Snow Days…in April/May


So I don’t know if any of you lovelies have heard, but my part of the country has been under about 12-14inches of snow. Yup, you read that right. A blizzard rolled in on April 29th, and we’ve been without power since. Luckily One Cute Cowboy is a smart cookie and wired our house up where we could hook up his welder for electricity. Thank the Lord for cowboys! 


So yesterday he and I blazed a trail from our house to my parent’s house, him in the front-end loader and me in my car behind him. A 5 minute drive, took us a little past 2 hours to make. There were drifts 7-8ft high on the road. We made it over there so he and my dad could go to our cattle with babies (and my donkey Izzy–she’s been on baby patrol) that’s about 25 miles North of town. Luckily a lot of the highway was fairly cleared off, but there’s 10 miles of dirt road that took some time. It took them all of 6 hours to get it all done, and praise God all the mamas, babies, and Izzy were doing good. They left a bale of hay for them and headed back. 


Today the cowboys are out looking for/checking all of our cattle and babies. You see, here in the OK Panhandle, when snow comes in and then the wind blows across the plains at 45mph, it causes huge drifts on fences and the cattle just simply walk over. They can get as turned around in a snow storm as we can. So there have been cattle out all over the place, and in different pastures so they’re making sure all are accounted for. 

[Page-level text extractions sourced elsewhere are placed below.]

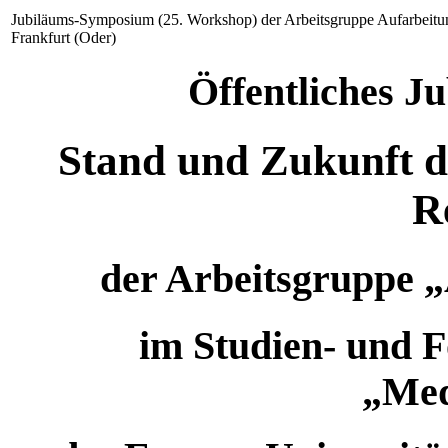
Jubiläums-Symposium (25. Workshop) der Arbeitsgruppe Aufarbeitun
Frankfurt (Oder)
Öffentliches 
Stand und Zukunft d
R
der Arbeitsgruppe 
im Studien- und 
„Med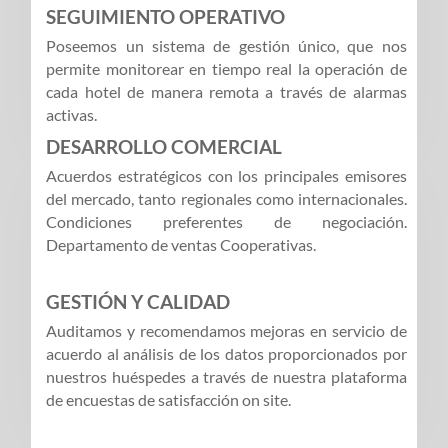
SEGUIMIENTO OPERATIVO
Poseemos un sistema de gestión único, que nos
permite monitorear en tiempo real la operación de
cada hotel de manera remota a través de alarmas
activas.
DESARROLLO COMERCIAL
Acuerdos estratégicos con los principales emisores
del mercado, tanto regionales como internacionales.
Condiciones preferentes de negociación.
Departamento de ventas Cooperativas.
GESTIÓN Y CALIDAD
Auditamos y recomendamos mejoras en servicio de
acuerdo al análisis de los datos proporcionados por
nuestros huéspedes a través de nuestra plataforma
de encuestas de satisfacción on site.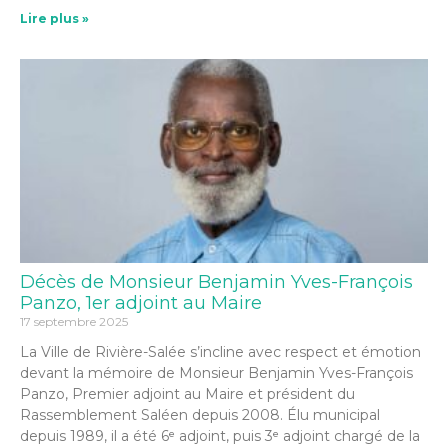
Lire plus »
Décès de Monsieur Benjamin Yves-François
Panzo, 1er adjoint au Maire
17 septembre 2025
La Ville de Rivière-Salée s’incline avec respect et émotion
devant la mémoire de Monsieur Benjamin Yves-François
Panzo, Premier adjoint au Maire et président du
Rassemblement Saléen depuis 2008. Élu municipal
depuis 1989, il a été 6ᵉ adjoint, puis 3ᵉ adjoint chargé de la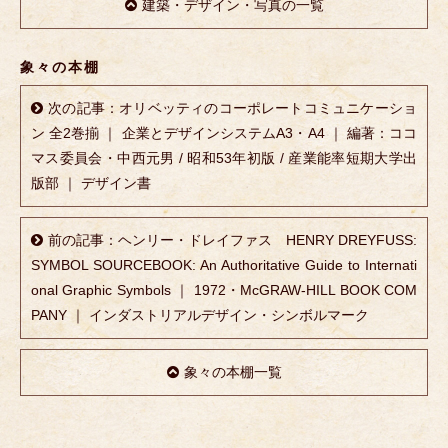
建築・デザイン・写真の一覧
象々の本棚
次の記事：オリベッティのコーポレートコミュニケーショ
ン 全2巻揃 ｜ 企業とデザインシステムA3・A4 ｜ 編著：ココ
マス委員会・中西元男 / 昭和53年初版 / 産業能率短期大学出
版部 ｜ デザイン書
前の記事：ヘンリー・ドレイファス HENRY DREYFUSS:
SYMBOL SOURCEBOOK: An Authoritative Guide to Internati
onal Graphic Symbols ｜ 1972・McGRAW-HILL BOOK COM
PANY ｜ インダストリアルデザイン・シンボルマーク
象々の本棚一覧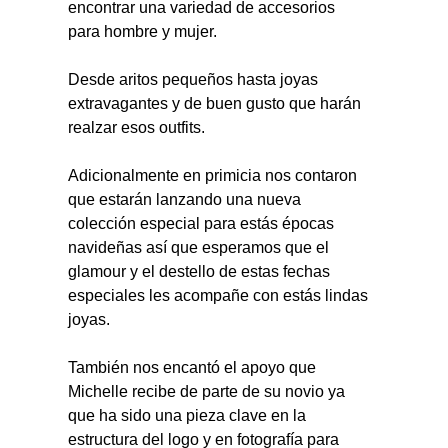
encontrar una variedad de accesorios 
para hombre y mujer.
Desde aritos pequeños hasta joyas 
extravagantes y de buen gusto que harán 
realzar esos outfits.
Adicionalmente en primicia nos contaron 
que estarán lanzando una nueva 
colección especial para estás épocas 
navideñas así que esperamos que el 
glamour y el destello de estas fechas 
especiales les acompañe con estás lindas 
joyas.
También nos encantó el apoyo que 
Michelle recibe de parte de su novio ya 
que ha sido una pieza clave en la 
estructura del logo y en fotografía para 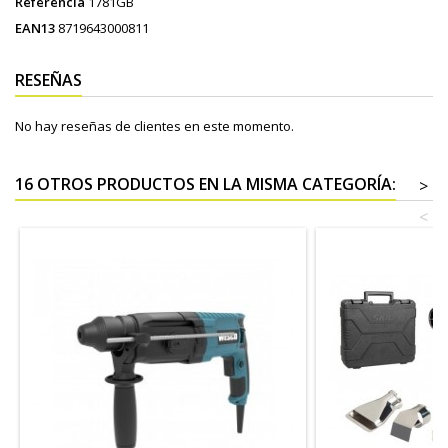
Referencia
1781GB
EAN13
8719643000811
RESEÑAS
No hay reseñas de clientes en este momento.
16 OTROS PRODUCTOS EN LA MISMA CATEGORÍA:
>
<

On the electricity, town and country run on different lines, but the same company. Ours went out about 6:00 Saturday evening, and town’s went out around 10:00 that same night. The winds blew so hard and the rain and snow made the lines so heavy, that over 600 poles were down and they’re predicting to be without electricity for the next few days. So with that said, my mom and I drove to a near-by town, about 45 minutes away and filled up gas cans for our welder and the pickups (no electricity=no gas pumps in town) and got some groceries and dog/cat food, and headed home. 

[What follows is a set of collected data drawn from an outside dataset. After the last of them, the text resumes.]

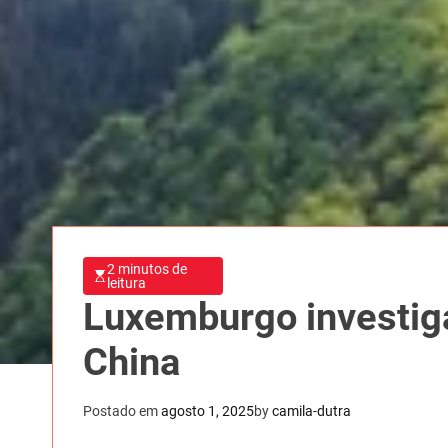
2 minutos de
leitura
Luxemburgo investiga
China
Postado em
agosto 1, 2025
by
camila-dutra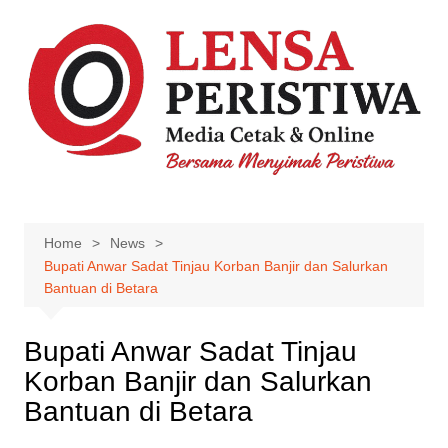
Skip
to
content
Home
News
Bupati Anwar Sadat Tinjau Korban Banjir dan Salurkan
Bantuan di Betara
Bupati Anwar Sadat Tinjau
Korban Banjir dan Salurkan
Bantuan di Betara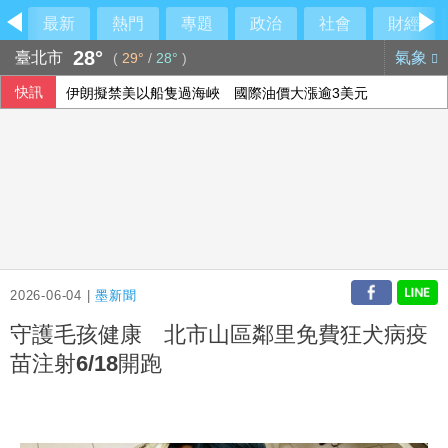
最新
熱門
專題
政治
社會
財經
28°
臺北市
氣象
(
29°
/
28°
)
快訊
伊朗擬禁美以船隻過海峽 國際油價大漲逾3美元
美公布就業報告前夕 美股多收黑
美媒：北京不滿對台軍售 美國防官員訪中受阻
2026-06-04 |
墨新聞
守護毛孩健康 北市山區鄰里免費狂犬病疫
苗注射6/18開跑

I got home to see a baby calf had been born in our pens (Yes we’re still in calving season, read all about it here.) Keep in mind we got near 2 in. Of rain before the snow, so our pens are pure mud, and I’m not talking a little muddy, I’m talking almost over my Muck boots, muddy! So this baby is standing (thankfully) and is stuck in mud. So I go in, and you know how mud can just suck you down in, like a vacuum affect, that’s what this little calves’ legs were doing, so I put one arm under his neck and the other around his bottom and pulled with all my might. He’s about a 60lb little calf. I got him out, much to his mama’s disapproval, but got him to a cleared off little paddock and let the mama out there with it. After that I hopped on our 4-wheeler (it’s now 65 degrees, what in the world is happening?!) and came to check on our bulls. I drove down here, and all were here, but there’s a baby sunning in the corner. So I call the cowboys, and they said that’s one that we’re missing in another pasture. (Once again, Praise the Lord!) 


So now, I’m just lounging on the 4-wheeler, waiting for the cowboys to come from headquarters to get the baby and take it to its mama. It’s been an eventful few days.

**Update**

The cowboys came and we loaded the calf up and we had to load the calf on the 4-wheeler because it’s too muddy to get a trailer to it.



I bring to you, the calf wagon! Happy Monday, friends! 

*ASpottedHeart

Spring on the Ponderosa 

I’ve got a couple of different posts in the works, and hopefully one about some of my favorite oils that’ll be done soon. In the mean time, here’s what life’s looked like lately on the Ponderosa.

Siamese cat smelling a lilac bush

Bumper is obsessed with the lilac bushes and the little critters that flutter around them.

One Cute Cowboy feeding the bulls.

My niece cut me some lilacs from her house.

The Cowboys doing cowboy things.

Angus babies!

We planted 49 saplings the past two days.

He’ll always be my lapdog.

There’s a little glimpse into my life lately. I’ll have some new posts up soon! Happy Friday!